# WHAT TO PRODUCE:
Every line in the entries that holds "pošte" should be identified and copied.
[Opening DATA SHOWN section]
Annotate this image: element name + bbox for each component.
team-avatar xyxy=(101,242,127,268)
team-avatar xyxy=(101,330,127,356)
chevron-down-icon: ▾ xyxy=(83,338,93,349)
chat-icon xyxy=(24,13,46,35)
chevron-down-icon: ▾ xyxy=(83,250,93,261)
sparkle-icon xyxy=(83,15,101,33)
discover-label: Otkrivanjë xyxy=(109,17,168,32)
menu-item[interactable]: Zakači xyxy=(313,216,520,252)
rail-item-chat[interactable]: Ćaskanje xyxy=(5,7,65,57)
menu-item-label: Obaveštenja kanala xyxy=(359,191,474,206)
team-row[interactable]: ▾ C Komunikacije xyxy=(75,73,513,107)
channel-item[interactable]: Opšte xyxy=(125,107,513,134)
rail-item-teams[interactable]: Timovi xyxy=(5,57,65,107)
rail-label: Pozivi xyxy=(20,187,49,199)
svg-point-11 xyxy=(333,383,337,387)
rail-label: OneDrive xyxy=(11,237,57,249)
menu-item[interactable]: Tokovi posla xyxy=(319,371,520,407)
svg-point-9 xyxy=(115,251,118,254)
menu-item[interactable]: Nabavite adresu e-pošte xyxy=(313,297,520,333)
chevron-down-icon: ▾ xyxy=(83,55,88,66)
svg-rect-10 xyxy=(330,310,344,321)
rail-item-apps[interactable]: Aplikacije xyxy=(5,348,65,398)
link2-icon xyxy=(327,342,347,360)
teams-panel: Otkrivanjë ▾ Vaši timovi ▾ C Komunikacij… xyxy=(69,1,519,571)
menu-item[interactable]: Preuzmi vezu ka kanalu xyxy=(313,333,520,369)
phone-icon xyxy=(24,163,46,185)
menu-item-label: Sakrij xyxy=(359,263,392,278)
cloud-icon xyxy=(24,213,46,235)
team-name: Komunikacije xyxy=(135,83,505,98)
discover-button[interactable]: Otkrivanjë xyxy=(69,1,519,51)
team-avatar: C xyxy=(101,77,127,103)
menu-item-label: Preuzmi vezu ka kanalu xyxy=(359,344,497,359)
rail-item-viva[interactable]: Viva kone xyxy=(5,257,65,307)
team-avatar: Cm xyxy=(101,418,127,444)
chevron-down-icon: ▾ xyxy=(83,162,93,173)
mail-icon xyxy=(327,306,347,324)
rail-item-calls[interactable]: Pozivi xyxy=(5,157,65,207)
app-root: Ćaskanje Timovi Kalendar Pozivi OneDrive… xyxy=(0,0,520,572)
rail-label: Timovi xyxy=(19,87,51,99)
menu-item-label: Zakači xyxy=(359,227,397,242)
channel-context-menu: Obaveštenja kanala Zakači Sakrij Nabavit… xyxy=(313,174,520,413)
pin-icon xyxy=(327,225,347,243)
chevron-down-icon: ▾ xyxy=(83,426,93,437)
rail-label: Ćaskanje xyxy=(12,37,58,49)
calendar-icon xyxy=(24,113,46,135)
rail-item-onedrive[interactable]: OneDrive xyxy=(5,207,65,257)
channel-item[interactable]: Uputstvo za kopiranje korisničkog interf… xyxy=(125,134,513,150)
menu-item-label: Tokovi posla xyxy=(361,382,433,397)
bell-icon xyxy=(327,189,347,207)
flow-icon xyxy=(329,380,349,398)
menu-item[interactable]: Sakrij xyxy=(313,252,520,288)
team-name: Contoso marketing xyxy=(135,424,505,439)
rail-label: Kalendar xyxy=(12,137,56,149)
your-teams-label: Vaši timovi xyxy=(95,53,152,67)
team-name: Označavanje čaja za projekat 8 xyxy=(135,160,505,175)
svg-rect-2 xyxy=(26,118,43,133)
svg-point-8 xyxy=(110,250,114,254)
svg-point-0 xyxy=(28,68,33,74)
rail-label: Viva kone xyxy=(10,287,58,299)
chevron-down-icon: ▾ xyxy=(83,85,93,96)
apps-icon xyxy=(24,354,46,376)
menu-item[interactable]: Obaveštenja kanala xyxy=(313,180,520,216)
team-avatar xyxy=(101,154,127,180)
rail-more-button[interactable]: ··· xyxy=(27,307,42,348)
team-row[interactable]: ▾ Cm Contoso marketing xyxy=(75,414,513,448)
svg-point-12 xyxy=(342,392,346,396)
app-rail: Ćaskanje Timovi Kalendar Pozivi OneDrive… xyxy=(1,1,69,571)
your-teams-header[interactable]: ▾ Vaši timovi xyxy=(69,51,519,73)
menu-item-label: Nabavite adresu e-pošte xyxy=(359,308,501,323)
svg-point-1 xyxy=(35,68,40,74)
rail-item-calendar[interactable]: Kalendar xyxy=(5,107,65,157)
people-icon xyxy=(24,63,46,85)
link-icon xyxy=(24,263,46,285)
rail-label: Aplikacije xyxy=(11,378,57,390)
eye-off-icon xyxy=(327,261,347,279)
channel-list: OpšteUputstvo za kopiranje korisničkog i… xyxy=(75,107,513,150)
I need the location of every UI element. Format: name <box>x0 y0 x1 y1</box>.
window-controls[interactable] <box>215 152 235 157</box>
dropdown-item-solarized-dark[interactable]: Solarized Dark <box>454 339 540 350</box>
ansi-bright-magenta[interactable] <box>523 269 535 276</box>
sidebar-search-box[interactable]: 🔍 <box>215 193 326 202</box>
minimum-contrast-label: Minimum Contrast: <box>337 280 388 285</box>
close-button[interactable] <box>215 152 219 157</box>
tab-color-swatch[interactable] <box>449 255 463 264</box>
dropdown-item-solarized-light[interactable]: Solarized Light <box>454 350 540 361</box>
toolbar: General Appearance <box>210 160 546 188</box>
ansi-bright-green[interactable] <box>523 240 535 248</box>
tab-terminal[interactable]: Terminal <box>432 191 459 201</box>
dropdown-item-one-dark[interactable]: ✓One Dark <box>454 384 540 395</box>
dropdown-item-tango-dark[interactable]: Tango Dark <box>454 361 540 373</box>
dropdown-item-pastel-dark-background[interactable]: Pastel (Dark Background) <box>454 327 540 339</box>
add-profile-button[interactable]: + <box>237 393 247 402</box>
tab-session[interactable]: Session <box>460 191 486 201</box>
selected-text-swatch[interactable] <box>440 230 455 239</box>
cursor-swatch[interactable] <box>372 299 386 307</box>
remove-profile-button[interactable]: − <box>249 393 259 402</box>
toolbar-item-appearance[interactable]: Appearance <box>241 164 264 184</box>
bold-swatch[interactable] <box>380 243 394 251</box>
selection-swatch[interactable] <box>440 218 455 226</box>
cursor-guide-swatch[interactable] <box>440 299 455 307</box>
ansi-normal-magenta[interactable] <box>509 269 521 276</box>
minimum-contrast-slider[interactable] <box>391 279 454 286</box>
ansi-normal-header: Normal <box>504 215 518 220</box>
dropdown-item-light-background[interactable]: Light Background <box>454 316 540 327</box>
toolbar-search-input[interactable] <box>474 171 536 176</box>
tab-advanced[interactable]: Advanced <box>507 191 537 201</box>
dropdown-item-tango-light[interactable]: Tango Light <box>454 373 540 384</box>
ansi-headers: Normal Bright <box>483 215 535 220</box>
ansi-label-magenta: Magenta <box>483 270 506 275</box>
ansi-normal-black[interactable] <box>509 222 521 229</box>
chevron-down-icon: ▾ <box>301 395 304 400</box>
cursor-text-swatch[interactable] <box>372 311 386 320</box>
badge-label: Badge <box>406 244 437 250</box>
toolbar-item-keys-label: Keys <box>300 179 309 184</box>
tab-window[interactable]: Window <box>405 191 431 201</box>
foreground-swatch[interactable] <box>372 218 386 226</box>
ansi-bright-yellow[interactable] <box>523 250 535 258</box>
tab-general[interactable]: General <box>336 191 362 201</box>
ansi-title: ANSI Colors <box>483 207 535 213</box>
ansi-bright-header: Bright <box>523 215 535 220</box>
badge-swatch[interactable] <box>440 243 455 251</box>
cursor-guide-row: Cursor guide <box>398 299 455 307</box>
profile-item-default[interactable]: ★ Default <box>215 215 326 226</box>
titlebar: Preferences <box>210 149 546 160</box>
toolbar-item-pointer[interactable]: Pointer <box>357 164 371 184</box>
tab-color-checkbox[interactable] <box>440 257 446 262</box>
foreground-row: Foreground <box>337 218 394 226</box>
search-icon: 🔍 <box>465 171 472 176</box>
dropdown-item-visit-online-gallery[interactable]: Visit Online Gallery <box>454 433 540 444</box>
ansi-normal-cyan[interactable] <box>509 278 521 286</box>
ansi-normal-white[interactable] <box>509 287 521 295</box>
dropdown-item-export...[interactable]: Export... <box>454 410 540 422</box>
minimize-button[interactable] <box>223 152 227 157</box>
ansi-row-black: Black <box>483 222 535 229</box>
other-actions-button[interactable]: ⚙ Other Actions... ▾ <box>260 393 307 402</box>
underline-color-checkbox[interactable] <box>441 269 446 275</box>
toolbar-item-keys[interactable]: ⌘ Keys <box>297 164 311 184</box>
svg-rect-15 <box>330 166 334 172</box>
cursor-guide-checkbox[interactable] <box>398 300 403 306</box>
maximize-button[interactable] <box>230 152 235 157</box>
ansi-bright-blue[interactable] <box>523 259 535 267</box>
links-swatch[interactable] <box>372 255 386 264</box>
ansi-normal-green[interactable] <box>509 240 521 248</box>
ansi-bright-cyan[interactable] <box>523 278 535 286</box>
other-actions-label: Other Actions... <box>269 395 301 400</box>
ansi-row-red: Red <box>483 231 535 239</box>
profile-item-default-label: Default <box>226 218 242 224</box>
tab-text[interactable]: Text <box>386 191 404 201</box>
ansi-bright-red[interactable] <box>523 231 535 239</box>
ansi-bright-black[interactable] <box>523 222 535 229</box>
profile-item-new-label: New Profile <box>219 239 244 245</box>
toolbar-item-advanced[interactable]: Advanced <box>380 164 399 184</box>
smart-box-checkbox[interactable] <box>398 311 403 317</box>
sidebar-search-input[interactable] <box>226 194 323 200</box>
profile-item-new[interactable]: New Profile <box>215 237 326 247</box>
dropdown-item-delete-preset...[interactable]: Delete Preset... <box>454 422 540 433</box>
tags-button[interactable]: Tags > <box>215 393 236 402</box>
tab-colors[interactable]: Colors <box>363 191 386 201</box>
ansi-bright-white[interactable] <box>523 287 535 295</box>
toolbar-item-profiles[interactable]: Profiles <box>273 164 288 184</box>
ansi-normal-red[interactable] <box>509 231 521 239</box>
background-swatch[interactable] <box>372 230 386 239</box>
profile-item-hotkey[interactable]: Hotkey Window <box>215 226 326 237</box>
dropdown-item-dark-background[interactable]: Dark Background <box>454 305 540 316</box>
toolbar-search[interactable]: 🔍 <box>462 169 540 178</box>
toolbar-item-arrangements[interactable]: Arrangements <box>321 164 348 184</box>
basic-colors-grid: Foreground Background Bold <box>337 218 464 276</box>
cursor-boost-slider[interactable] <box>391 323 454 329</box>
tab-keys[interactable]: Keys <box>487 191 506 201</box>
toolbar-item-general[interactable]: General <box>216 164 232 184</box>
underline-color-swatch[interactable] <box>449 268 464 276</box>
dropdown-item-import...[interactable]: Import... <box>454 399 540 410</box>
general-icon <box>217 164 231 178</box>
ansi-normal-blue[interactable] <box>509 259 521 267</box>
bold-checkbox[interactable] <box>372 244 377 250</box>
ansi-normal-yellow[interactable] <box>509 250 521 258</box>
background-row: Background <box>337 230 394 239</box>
[Closing DATA SHOWN section]
# WRITTEN REPLY:
menu-item[interactable]: Nabavite adresu e-pošte xyxy=(313,297,520,333)
menu-item-label: Nabavite adresu e-pošte xyxy=(359,308,501,323)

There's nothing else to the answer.